Day one of the new financial year, and visa fees have jumped sharply! Unlike the earlier CPI-linked tweaks, this time the rises are mostly around 25%, and some — like the 155 RRV and the Bridging visa B — have more than tripled outright. The student visa hasn’t hit the rumoured 5k mark, but it has still gone up by 500, reaching $2,500.

Popular Visa Fee Rises in Detail: Breaking Down the Key Categories

The Subclass 485 has gone up yet again! A 25% rise takes it straight to $5,750. After it doubled from $2,300 to $4,600 back in March this year, just four months on it is somehow still climbing…

The 155 RRV has more than tripled, leaping from $490 straight to $1,475. By comparison, today’s citizenship application fee is only $595 — it was $575 last year, up just $20 — and even adding the $422 fee for a 10-year passport, the two together come to just $1,017, still short of the $1,475 for a single Subclass 155 visa.

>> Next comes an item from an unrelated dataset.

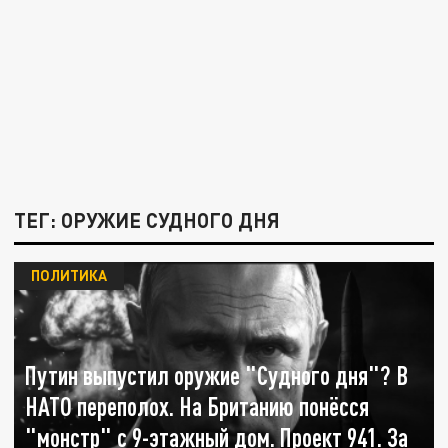
ТЕГ: ОРУЖИЕ СУДНОГО ДНЯ
ПОЛИТИКА
Путин выпустил оружие "Судного дня"? В
НАТО переполох. На Британию понёсся
"монстр" с 9-этажный дом. Проект 941. За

What’s more, an RRV is granted for five years at most, and sometimes for as little as one. At five years the price is just about tolerable, but paying $1,475 for a single-year grant means renewal costs are only going to keep climbing.

Visa fee increase chart

Australia’s Migration Policy Keeps Tightening: Higher Fees and Stricter Assessment, a Double Hit

The Opposition and One Nation have been making noise about cutting PR benefits, including the first-home buyer grant and the like. One Nation has even floated extreme claims — that PR holders shouldn’t even be allowed to buy an established home. Labor almost certainly won’t go that far, but given the way visa fees are trending, plus the lengthening PR benefit waiting periods over the past few years, the policy settings feel increasingly unfriendly towards PR itself.

The partner visa fee has officially broken the $10,000 mark, up 25% as well — it is now arguably the most expensive partner migration visa of any country in the world… neighbouring New Zealand, by conversion, comes to just a little over 1k Australian dollars.

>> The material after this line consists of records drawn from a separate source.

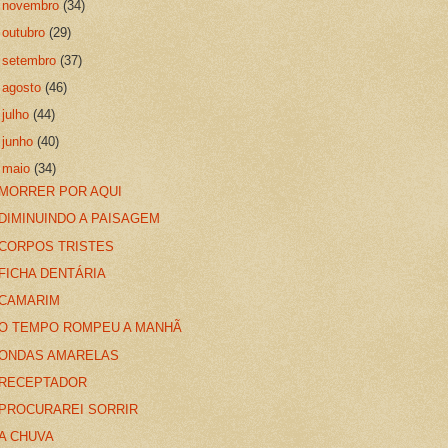
►
novembro
(34)
►
outubro
(29)
►
setembro
(37)
►
agosto
(46)
►
julho
(44)
►
junho
(40)
▼
maio
(34)
MORRER POR AQUI
DIMINUINDO A PAISAGEM
CORPOS TRISTES
FICHA DENTÁRIA
CAMARIM
O TEMPO ROMPEU A MANHÃ
ONDAS AMARELAS
RECEPTADOR
PROCURAREI SORRIR
A CHUVA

A reminder to everyone to be extra careful when preparing your documents, and to treat any request-for-further-information letter with real care! You must now supply every requested document in full and in one go — respond late or fall short of the requirements, and your application could be refused outright.

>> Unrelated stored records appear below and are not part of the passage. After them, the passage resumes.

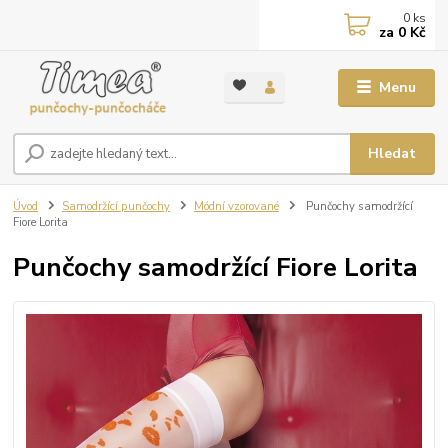
0
ks
za
0 Kč
Menu
Hledat
Úvod
Samodržící punčochy
Módní vzorované
Punčochy samodržící
Fiore Lorita
Punčochy samodržící Fiore Lorita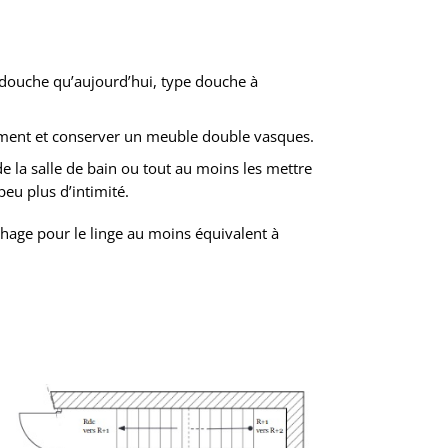
douche qu’aujourd’hui, type douche à
ement et conserver un meuble double vasques.
 de la salle de bain ou tout au moins les mettre
peu plus d’intimité.
hage pour le linge au moins équivalent à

Taken as a whole, this round of visa fee rises is frankly absurd — especially with inflation already well down, and with nothing in the Budget papers or any other public documents giving the slightest hint that fees were about to see such a large-scale surge.

Last year it was only the student visa going up; in March this year it was the Subclass 485; now it has snowballed into an across-the-board hike.

The one silver lining is that the parent migration contribution charge hasn’t changed. The first-instalment visa fee has risen along with the rest, but thankfully the contribution has held steady — still $43,600 per person.